Fortunately, Middle Eastern countries are beginning to recognize the value of the nation-state and the need to provide for regional security. If regional efforts to tackle the Islamic State are truly sincere and sustainable, there may well be enough willingness on behalf of regional leaders to keep the Turkish government in check.
Given the Kurds appear to be the best chance of providing stable governance in the Iraq–Syria neighborhood, governments of Muslim-dominated countries may well even be persuaded to support the rise of Kurdish political influence. Iran, of course, is unlikely to tolerate the loss of its Kurdish territory, but a unified Middle East supporting the Kurds could help subdue Iran’s response to a Kurdish uprising.
Considering many of the problems within the Middle East are rooted in discontent among the populous, governments willing to support efforts to tackle terrorism and extremism in general is not enough. The People in the region need to see value in supporting their governments, i.e. do their governments serve them, and fighting extremists.
With the Islamic State transitioning back into a transitional terrorist organization, government efforts to combat the Islamic State will grow increasingly reliant on the support of average citizens. Boldly exemplified by the Arab Spring protests, the governments of the Middle East have too often failed to serve the interests of their Peoples.
At the same time, the Middle East is plagued by sectarian conflicts and ongoing grievances. Israel, which serves as a clear-cut example, has a powerful and highly effective military that could do a lot to degrade the operational capacity of the Islamic State as a military force and terrorist organization.

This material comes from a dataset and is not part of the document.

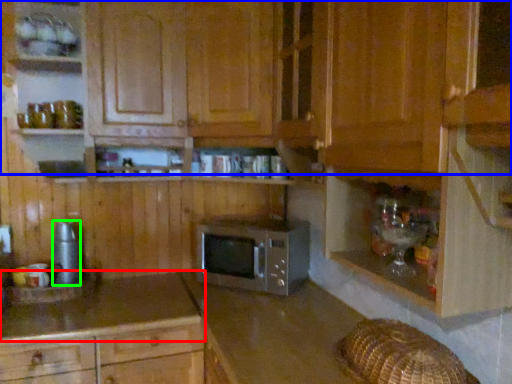 Question: Which object is the farthest from countertop (highlighted by a red box)? Choose among these: cabinetry (highlighted by a blue box) or appliance (highlighted by a green box).

Choices:
 (A) cabinetry
 (B) appliance

Answer: (A)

Due to Israeli’s conflict with Hamas, which often features an extremely heavy-handed, indiscriminate use of force against the Palestinian People, Israel’s involvement in the fight against the Islamic State could rally support for the Islamic State. As it is, the Islamic State has recently managed to assimilate three groups of Syrian rebels as they move closer to war with Israel.
Consequently, leaders of the region need to put aside ongoing disputes and deeply entrenched grievances with other countries in order to prioritize the true threats to their national and regional security. In turn, they must rally support among their People by addressing their grievances.
For Israel, this means focusing on its broader security threats and seeking reconciliation with the Palestinian People, so regional powers can treat Israel as an ally against extremism instead of a leper assured to drive public outrage. For governments like the Assad regime, this means giving up power, so terrorism can be the only objective of war. For other nations of the region, it means focusing on broader regional concerns and human needs rather than cultural and other traditional divisions.